ELECTORAL LAW The decision to change the location of a place designated as a constituency tallying centre requires public participation.

Mohamud Ibrahim Alio & 2 others v Independent Electoral and Boundaries Commission
Petition No 362 of 2017
High Court at Nairobi
Constitutional and Human Rights Division
E C Mwita, J
July 31, 2017
Reported by Beryl A Ikamari

Download the Decision

Electoral Law-constituency tallying centre-change in the location of a designated constituency tallying centre-public participation requirements in effecting such a change-effect of failure to ensure public participation in making a decision to change the location of a constituency tallying centre-Independent Electoral and Boundaries Commission Act, No 9 of 2011, section 26; Elections (General) Regulations, 2012, regulation 84.
Electoral Law-constituency tallying centre-legal requirements relating to the qualities of a place designated as a constituency tallying centre-the requirement that the centre would have to be large enough in size and that it would have to be a public place-whether a Government building could be designated as a constituency tallying centre-Elections (General) Regulations, 2012, regulation 84.

Brief facts:
The Petitioners challenged the decision of the Respondent to gazette the Mandera North Sub-County Commissioner's Office Block as the tallying centre for the Mandera North Constituency. They said that the office block was small and unsuitable for tallying which was to be done in an open, transparent and accountable manner. Initially, the tallying centre was Rhamu Arid Primary School. The Petitioner said that the move to have tallying done at the County Commissioner's Office Block was undertaken abruptly, without consultation or justification.

Issues:

  1. Whether a decision to change the location of a place designated as a constituency tallying centre was made after facilitating public participation.
  2. What were the legal requirements relating to the qualities of a place designated as a constituency tallying centre?Read More...

Held:

  1. Pursuant to regulation 84 of the Elections (General) Regulations, 2012, the Respondent was responsible for designating places to be used as tallying centres.
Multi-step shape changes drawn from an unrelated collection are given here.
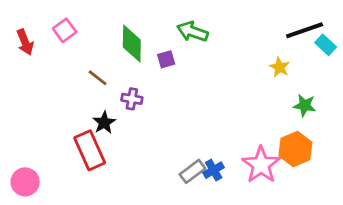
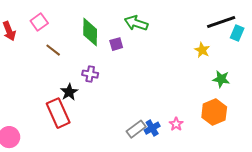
cyan rectangle: (326, 45) -> (237, 33), turned 70
brown line: (98, 78) -> (53, 50), moved
pink star: (261, 165) -> (176, 124), moved, size x0.5

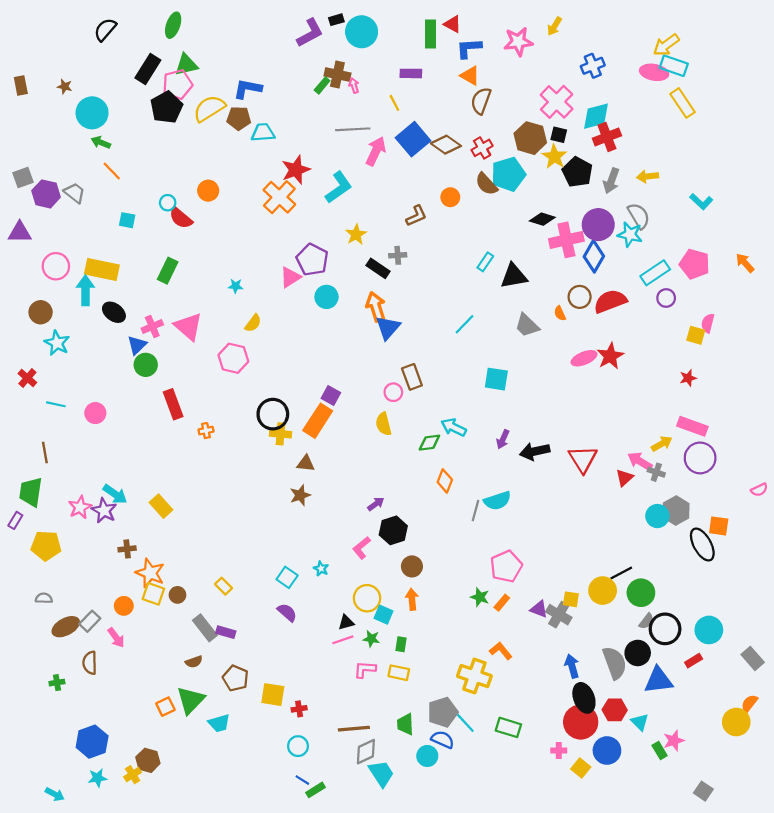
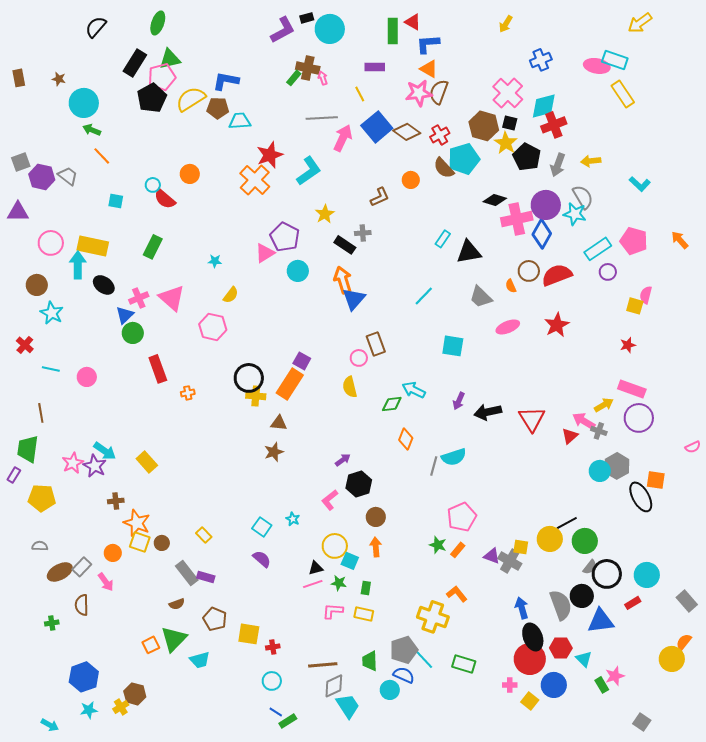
pink star: (518, 42) -> (419, 93), moved
yellow arrow: (666, 45) -> (640, 23), moved
pink ellipse: (584, 358) -> (508, 327), moved

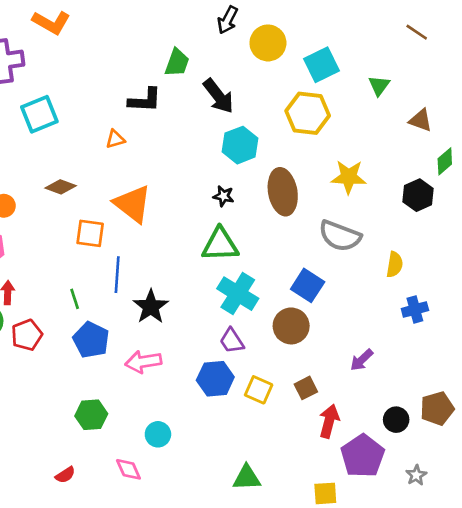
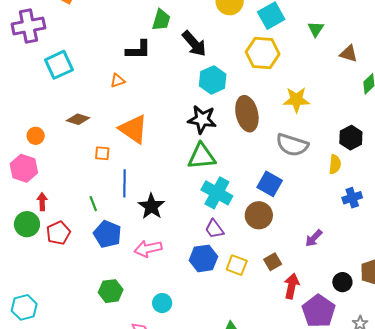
black hexagon: (418, 195) -> (351, 138), moved
black star: (223, 196) -> (202, 119), size x1.8
orange square: (90, 233) -> (102, 153), size x0.7

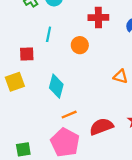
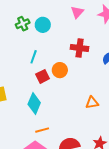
red square: (27, 54) -> (43, 76), moved, turned -32
orange triangle: (121, 76) -> (92, 103), turned -32

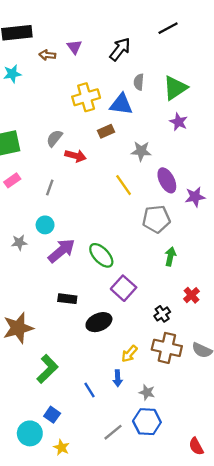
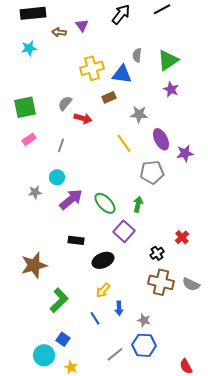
black arrow: (120, 49) -> (121, 14), moved
green arrow: (170, 257) -> (138, 204), moved
yellow arrow: (129, 354) -> (103, 290), moved

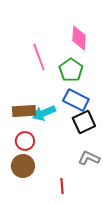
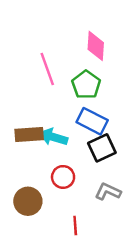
cyan arrow: (44, 113) -> (53, 137), turned 40
red circle: (25, 141) -> (63, 177), moved

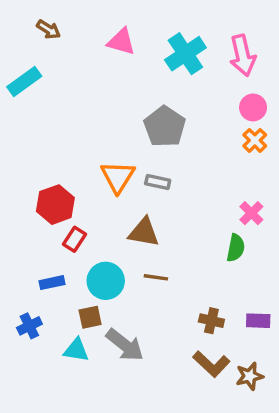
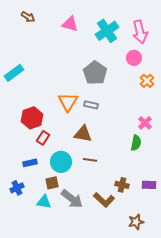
cyan rectangle: (24, 81) -> (14, 73), moved
pink circle: (253, 107) -> (134, 58), moved
brown L-shape: (211, 364) -> (104, 200), moved
brown star: (250, 376) -> (136, 222), moved

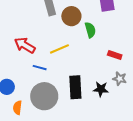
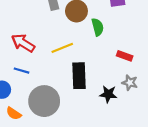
blue line: (40, 68) -> (21, 71), moved
black rectangle: (75, 87) -> (79, 76), moved
orange semicircle: (17, 108) -> (14, 113), turned -64

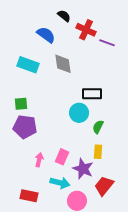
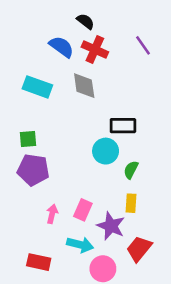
red cross: (86, 30) -> (95, 49), moved
purple line: (107, 43) -> (143, 45), moved, turned 35

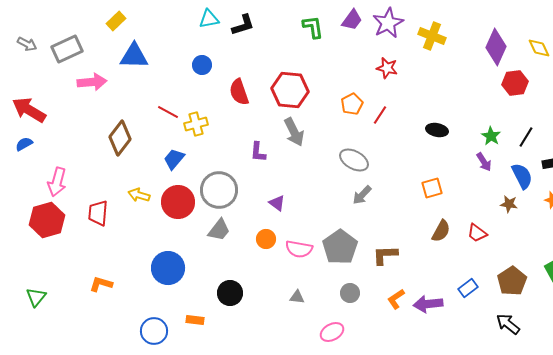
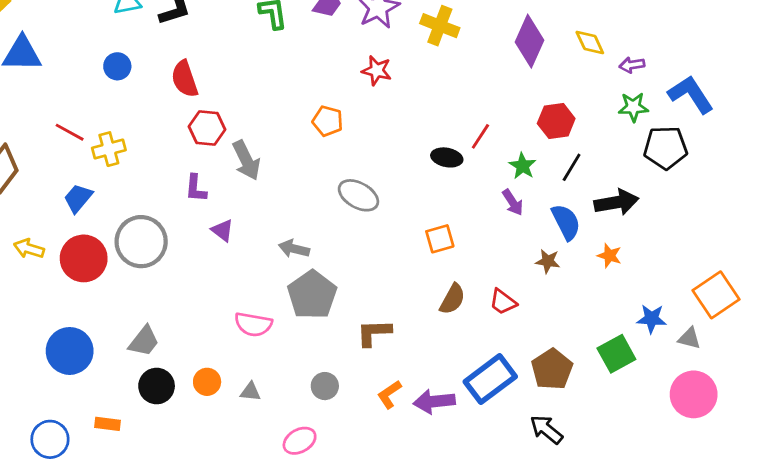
red hexagon: (515, 83) -> (556, 121), moved
red hexagon: (290, 90) -> (207, 128), moved, size x0.7
red semicircle: (239, 92) -> (185, 79), moved
orange pentagon: (352, 104) -> (328, 121), turned -30
red line: (380, 115) -> (480, 136), moved
gray ellipse: (354, 160) -> (358, 195), moved
gray arrow: (362, 195) -> (294, 249), moved, turned 60
purple triangle: (277, 203) -> (222, 230), moved
gray trapezoid: (219, 230) -> (144, 341), moved
orange circle: (266, 239) -> (207, 382), moved
gray pentagon: (340, 247) -> (312, 295), moved
blue rectangle: (468, 288) -> (490, 379), size x1.8

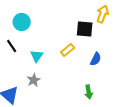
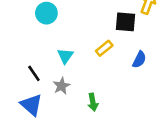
black line: (12, 46) -> (34, 73), moved
green arrow: (89, 92) -> (93, 102), moved

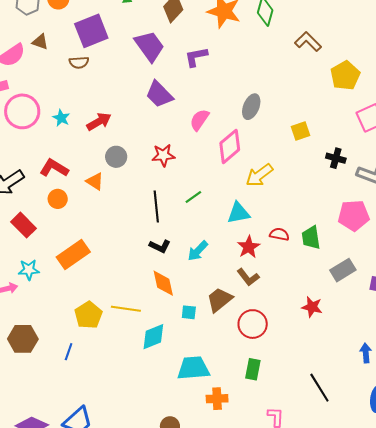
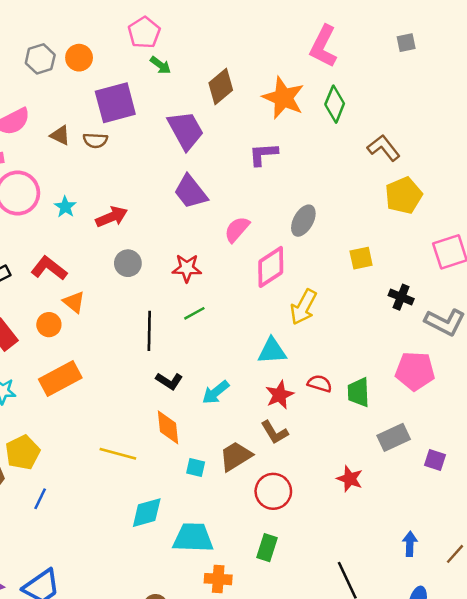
brown triangle: (40, 42) -> (60, 135), moved
purple L-shape: (196, 57) -> (263, 154), moved
yellow pentagon: (345, 75) -> (404, 196), moved
yellow arrow: (259, 175) -> (303, 307), turned -32
orange triangle: (95, 181) -> (74, 302), moved
green line: (193, 197) -> (194, 313), moved
orange circle: (58, 199) -> (49, 325), moved
black line: (156, 206) -> (149, 331), moved
yellow pentagon: (88, 315) -> (23, 452), moved
cyan diamond: (153, 337) -> (147, 513), moved

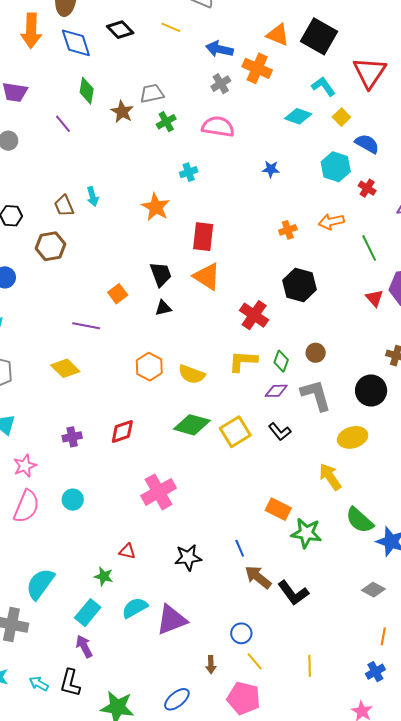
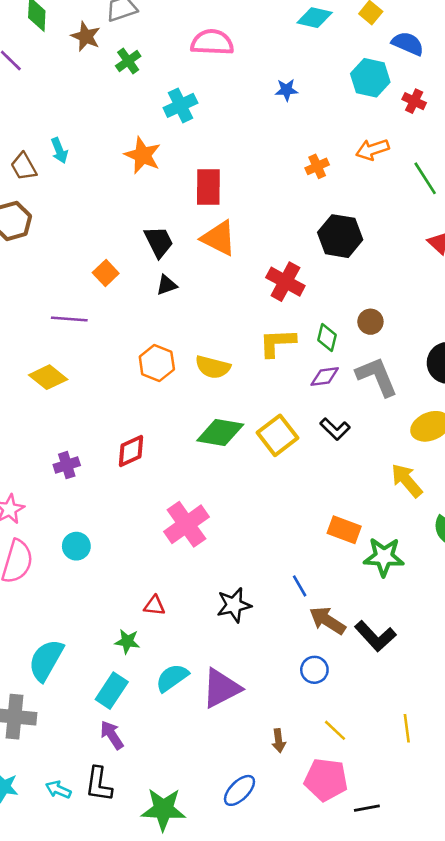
green cross: (166, 122) -> (128, 61), moved
cyan cross: (189, 172) -> (180, 105), size x1.4
blue circle: (241, 633) -> (314, 670), moved

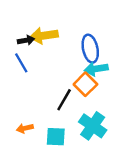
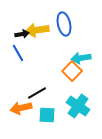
blue ellipse: (90, 49) -> (64, 24), moved
black line: (64, 100) -> (37, 93), moved, turned 30
orange arrow: (25, 128) -> (21, 108), size x1.5

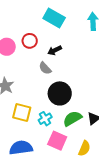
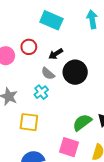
black circle: (60, 93) -> (75, 72), moved
cyan cross: (45, 119) -> (41, 92), moved

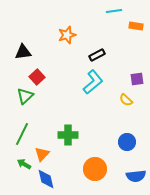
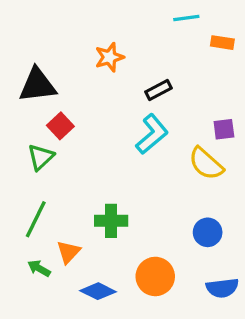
black triangle: (23, 52) -> (37, 85), size x1.4
yellow semicircle: (126, 100) -> (206, 164), size x1.6
blue diamond: (46, 179) -> (98, 291), moved, turned -50

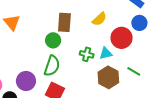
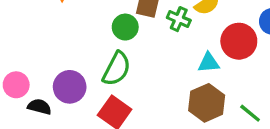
green cross: (87, 54) -> (179, 19), moved
green line: (134, 71) -> (250, 113), moved

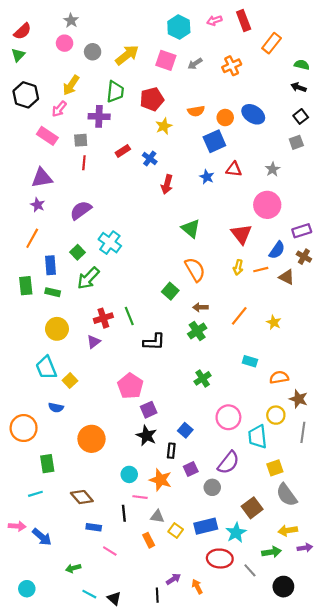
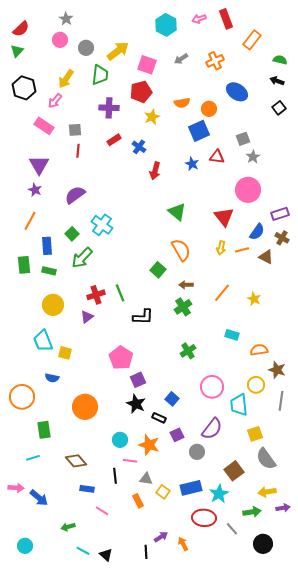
pink square: (166, 60) -> (147, 65), moved
green trapezoid: (115, 92) -> (100, 75), moved
blue ellipse: (253, 114) -> (237, 92), moved
purple cross: (99, 116) -> (109, 108), moved
gray square: (296, 142) -> (243, 139), moved
purple triangle: (42, 178) -> (39, 165), turned -50
yellow square: (70, 381) -> (65, 353), turned -32
black rectangle: (171, 451) -> (159, 418), turned -72

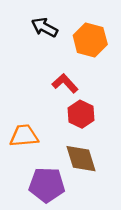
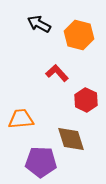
red hexagon: (81, 114) -> (86, 100), moved

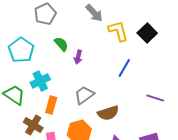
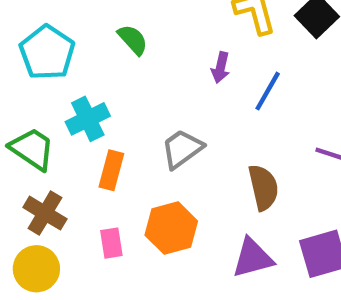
purple arrow: (78, 57) -> (221, 67), moved
brown semicircle: (108, 113) -> (263, 187), moved, turned -85
brown cross: (33, 125) -> (45, 213), moved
Further, in section 26 of the IEBC Act, the Respondent was required to perform its functions independently while observing the principle of public participation and the requirement for consultation with stakeholders.
  2. The reason offered by the Respondent for the change in the location of the tallying centre was security concerns. However, no evidence was tendered to show that the previous tallying centre was more insecure than it was during the previous election. It was not shown that Rhamu Arid Zone Primary School was so insecure that it could not be used as a tallying centre.
  3. Regulation 84 of the Elections (General) Regulations, 2012, provided that a tallying centre ought to be a public place. Rhamu Arid Zone Primary School was a public place but the Sub-County Commissioner’s Office Block was a Government building and not a public place.
  4. A constituency tallying centre was the place where votes for the entire constituency would be tallied. All election results from polling stations across the constituency would be tallied at that centre. Election results for MCA’s, MPs, Woman Rep, Senator, Governor and President in that constituency would be tallied at the centre. That meant there would be many people assembling at the centre for purposes of tallying and witnessing tallying of the various election results.
  5. Depending on the number of candidates in an election there could be very many people at a tallying centre. The people who would be at tallying centres include agents, candidates or their agents, presiding officers and other election officials, police officers, accredited election observers and accredited media persons.
  6. The Respondent had a constitutional obligation to conduct free and fair elections which were to be free from violence, intimidation, improper influence or corruption. The elections were to be conducted in an independent, transparent, impartial, neutral, efficient, accurate and accountable manner.
  7. The constitutional requirement that results from polling stations were to be openly and accurately collated and promptly announced by the returning officer meant that those results ought to be collated and announced in the presence of candidates, their agents, party agents, observers, election officials and all those present to witness the exercise. That meant that collation and announcement of results had to be done in public. That was why there was a requirement that tallying centres had to be public places which were accessible to the public.
  8. The Respondent's decision to change the location of the tallying centre was tainted with procedural impropriety, illegality and unreasonableness. The Respondent did not consult the residents on that change. That went against the principle of public participation as enshrined in the Constitution and recognized in section 26 of the IEBC Act.
  9. It was unreasonable to designate an office block belonging to the Government as a tallying centre. That would give the impression that the Government was controlling the process when that was not necessarily the case. The making of a decision to change the location of a tallying centre called for public engagement in the decision making process because it was a decision which affected the right to witness tallying and announcement of election results.

Petition allowed.
Orders:-

  1. A declaration declaring the decision by the Respondent to change the Mandera North Constituency tallying centre from Rhamu Arid Zone Primary School to the Sub-County Commissioner's Office Block without proper consultation and public participation was illegal, unprocedural and unconstitutional, was issued.
  2. An order of certiorari removing into the Court for purposes of quashing the decision of the Respondent to publish in Gazette Notice No 6396 CXIX No 86 of June 30, 2017 the Sub-County Commissioner’s Office Block appearing as code 041 in the third column of the Third Schedule as the tallying centre for Mandera North Constituency for the August 8, 2017 general elections, was issued.
  3. An order of mandamus compelling the Respondent to gazette Rhamu Arid Zone Primary School as the recognised tallying centre for the Mandera North Constituency for the August 8, 2017 general elections was issued.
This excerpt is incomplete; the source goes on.